While we believe that our active patents and patent applications are an important aspect of our business, we also rely heavily on the innovative skills, technical competence and marketing abilities of our personnel.
Employees
As of September 28, 2019, we had 1,446 full-time employees. Of our full-time employees, 1,023 were in the United States and 423 were in our international locations. Other than our employees in France and the Netherlands, none of our employees are represented by a labor union or covered by a collective bargaining agreement. We have not experienced any work stoppages. We consider our relationship with our employees to be good.
Corporate information
We incorporated in Delaware in August 2002 as Rincon Audio, Inc. and we changed our name to Sonos, Inc. in May 2004. We completed the initial public offering ("IPO") of our common stock in August 2018 and our common stock is listed on The Nasdaq Global Select Market under the symbol of "SONO." Our principal executive offices are located at 614 Chapala Street, Santa Barbara, California 93101, and our telephone number is (805) 965-3001.

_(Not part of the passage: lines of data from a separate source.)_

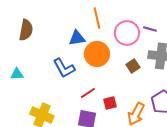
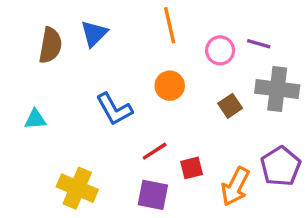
pink circle: (127, 33) -> (220, 50), size x0.7
blue triangle: (77, 38) -> (94, 34), moved, turned -36
orange circle: (97, 54) -> (170, 86), size x0.7

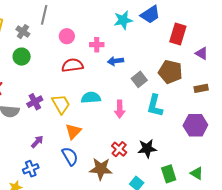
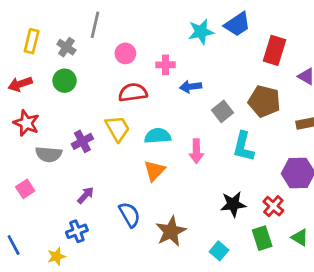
yellow trapezoid: (61, 104) -> (117, 129), moved
orange triangle: (73, 131) -> (154, 171), moved
red cross: (119, 149) -> (273, 206), moved
brown star: (101, 169) -> (171, 231), turned -30

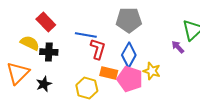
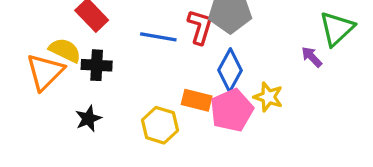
red L-shape: (98, 49) -> (200, 27), moved
orange triangle: (18, 73) -> (45, 72), moved
pink pentagon: (130, 79) -> (232, 110), turned 30

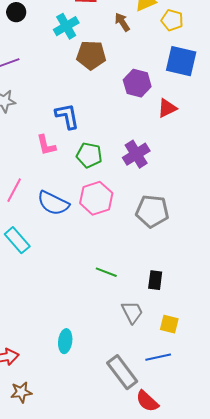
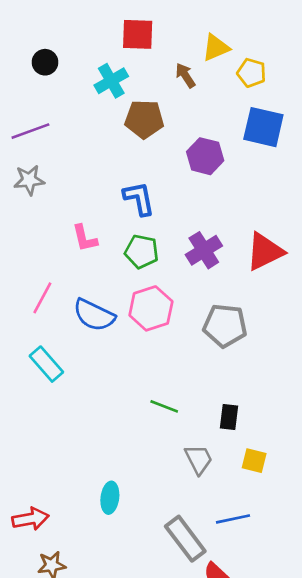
red triangle: (167, 108) -> (265, 251), moved, size x1.5
blue L-shape: (67, 116) -> (139, 199), moved
yellow square: (169, 324) -> (254, 461), moved

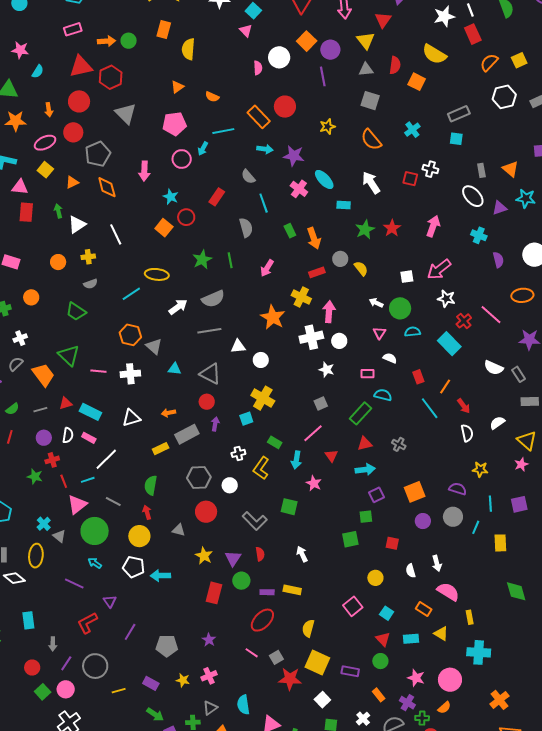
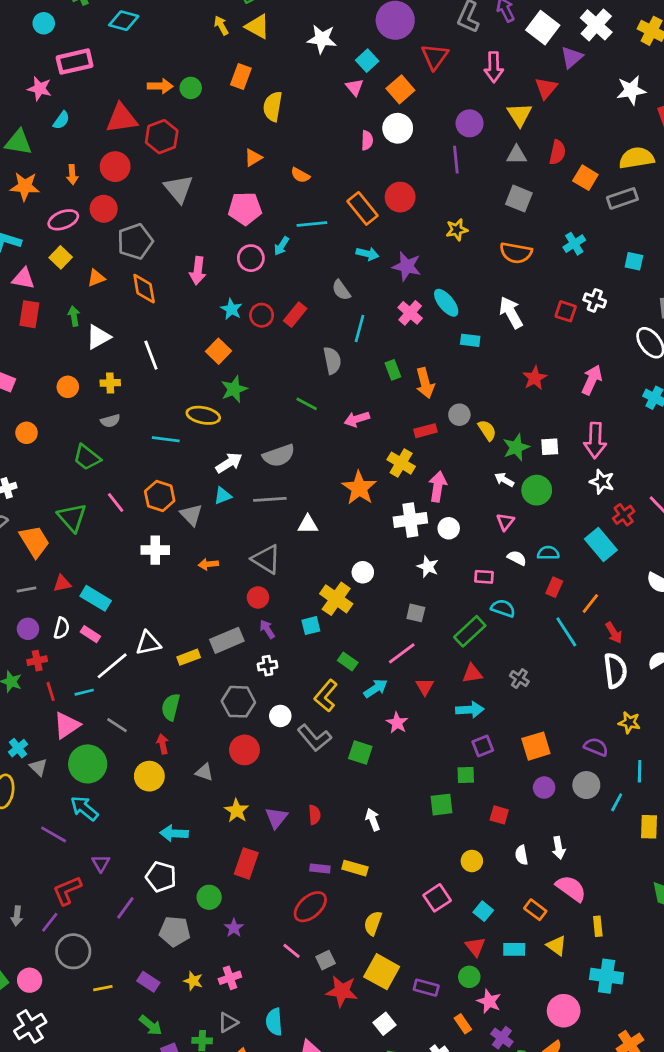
pink rectangle: (73, 29) -> (75, 62), moved, size x1.4
orange square: (307, 41) -> (400, 89), moved
yellow semicircle: (434, 54) -> (637, 158), moved, turned 135
gray rectangle: (459, 114) -> (622, 198), moved
orange semicircle: (371, 140) -> (516, 253), turned -45
cyan line: (264, 203) -> (359, 328), turned 30
red circle: (186, 217) -> (262, 315), moved
green star: (365, 230) -> (516, 447), moved
green star: (202, 260) -> (234, 389), moved
green line: (230, 260) -> (307, 404), turned -56
pink arrow: (267, 268) -> (357, 419), turned 36
pink arrow: (439, 269) -> (595, 440), turned -55
cyan line: (131, 294) -> (166, 439), turned 36
cyan semicircle: (412, 332) -> (548, 553), moved
white circle: (261, 360) -> (363, 572), moved
cyan triangle: (175, 369) -> (223, 496), moved, turned -32
pink line: (98, 371) -> (116, 502), moved, turned 42
red rectangle: (418, 377) -> (554, 587), turned 40
gray square: (321, 403) -> (416, 613), turned 32
orange arrow: (168, 413) -> (208, 564), moved
white triangle: (131, 418) -> (148, 643), moved
purple arrow: (215, 424) -> (267, 629), turned -48
white semicircle: (467, 433) -> (615, 671), size x1.4
white cross: (238, 453) -> (267, 666), moved
cyan arrow: (296, 460) -> (376, 688), turned -138
gray L-shape: (255, 521) -> (314, 738), moved
cyan arrow: (95, 563) -> (84, 808), size x1.5
white pentagon: (134, 567) -> (161, 877), moved
green circle: (241, 581) -> (209, 897), moved
purple line: (66, 663) -> (50, 922), moved
pink star: (416, 678) -> (489, 1001), moved

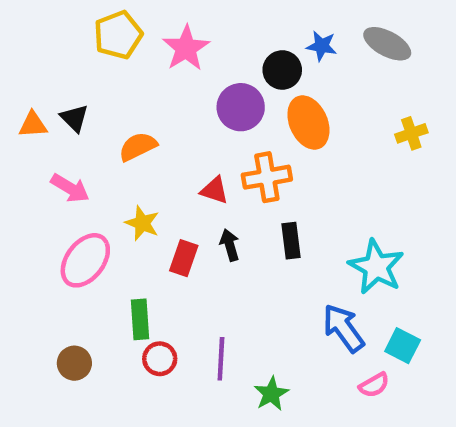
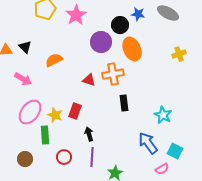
yellow star: (142, 223) -> (55, 115), moved
black arrow: (230, 245) -> (89, 134), moved
cyan star: (376, 267) -> (163, 115), size x0.7
green rectangle: (140, 319) -> (45, 135), moved

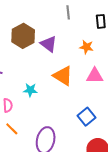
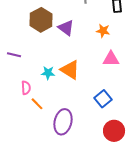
orange triangle: (63, 76) -> (70, 70), moved
orange line: (12, 129) -> (37, 104), moved

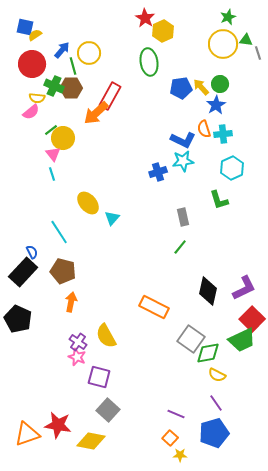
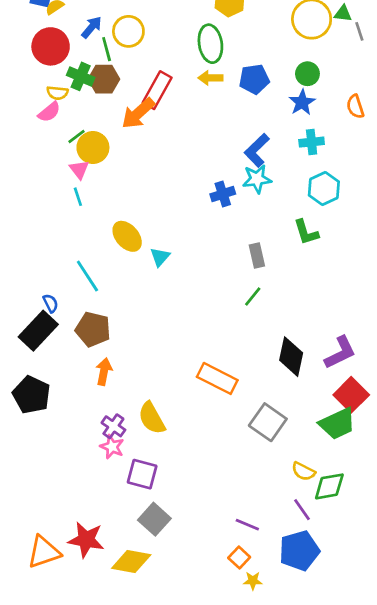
yellow arrow: (201, 87) -> (210, 78), moved, turned -48
orange semicircle: (204, 129) -> (355, 107), moved
blue L-shape: (183, 140) -> (257, 150), turned 110
green diamond: (208, 353) -> (329, 486), moved

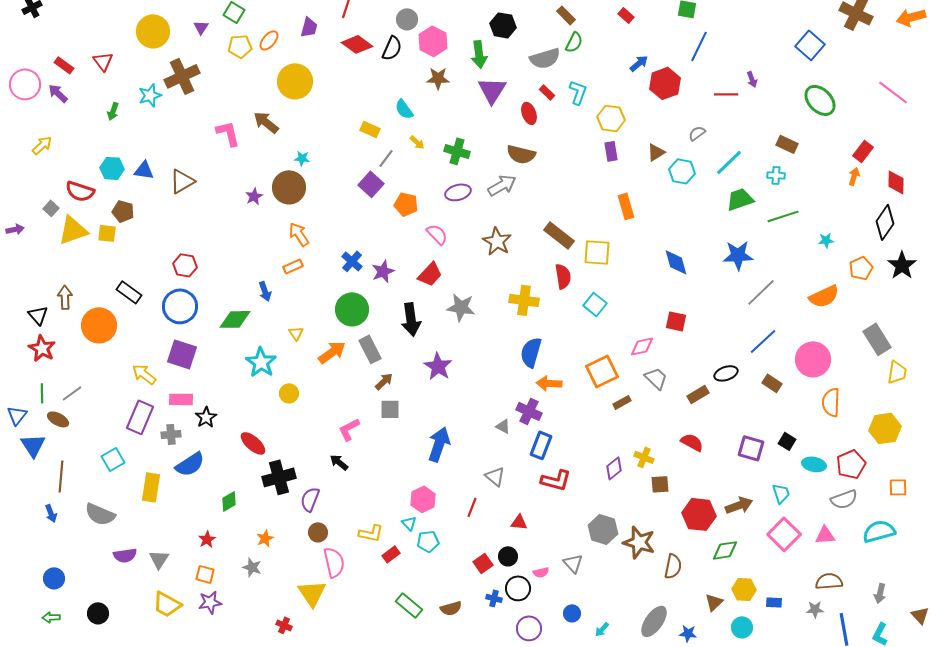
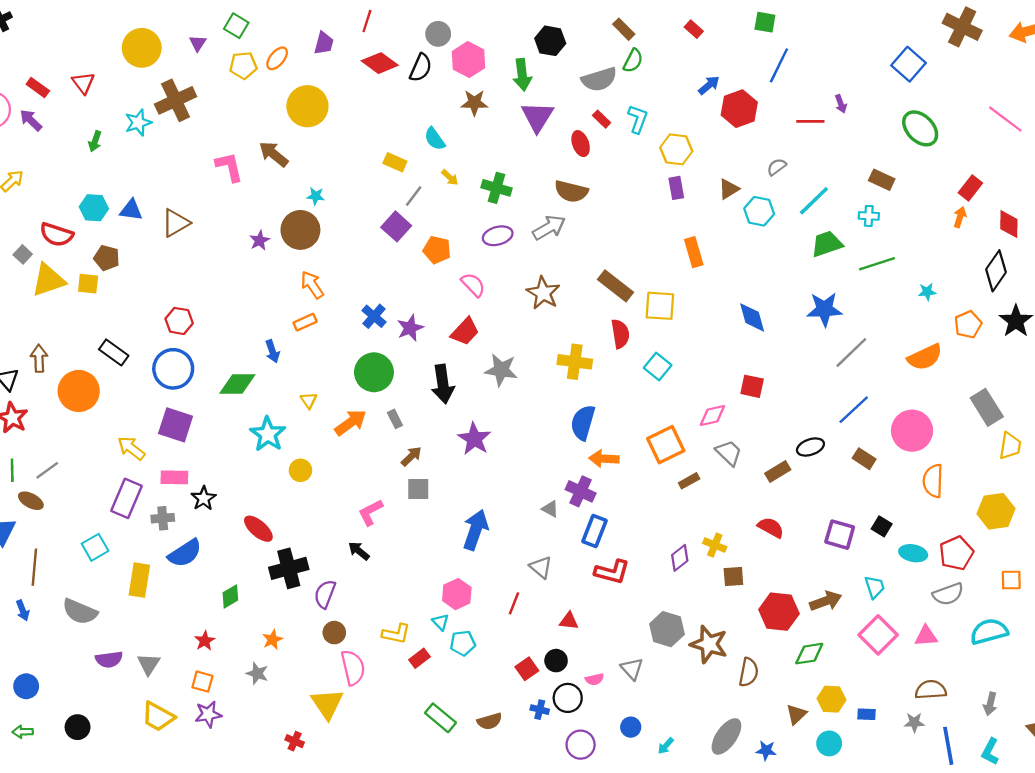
gray rectangle: (370, 349) -> (395, 419), size x0.6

Our website address is www.sonos.com. The information on, or that can be accessed through, our website is not incorporated by reference into this Annual Report on Form 10-K. Investors should not rely on any such information in deciding whether to purchase our common stock.
Sonos, the Sonos logo, Sonos One, Sonos One SL, Sonos Beam, Play:1, Play:5, Playbase, Playbar, Sonos Amp, Sub, Sonos Move, Sonos Port and our other registered or common law trademarks, tradenames or service marks appearing in this Annual Report on Form 10-K are our property. Solely for convenience, our trademarks, tradenames and service marks referred to in this Annual Report on Form 10-K appear without the ®, ™ and SM symbols, but those references are not intended to indicate, in any way, that we will not assert, to the fullest extent under applicable law, our rights to these trademarks, tradenames and service marks. This Annual Report on Form 10-K contains additional trademarks, tradenames and service marks of other companies that are the property of their respective owners.
Available information
We make available, free of charge through our website, our annual reports on Form 10-K, quarterly reports on Form 10-Q and current reports on Form 8-K, and amendments to those reports, filed or furnished pursuant to Sections 13(a) or Section 15(d) of the Securities Exchange Act of 1934, as amended, as soon as reasonably practicable after they have been electronically filed with, or furnished to, the SEC.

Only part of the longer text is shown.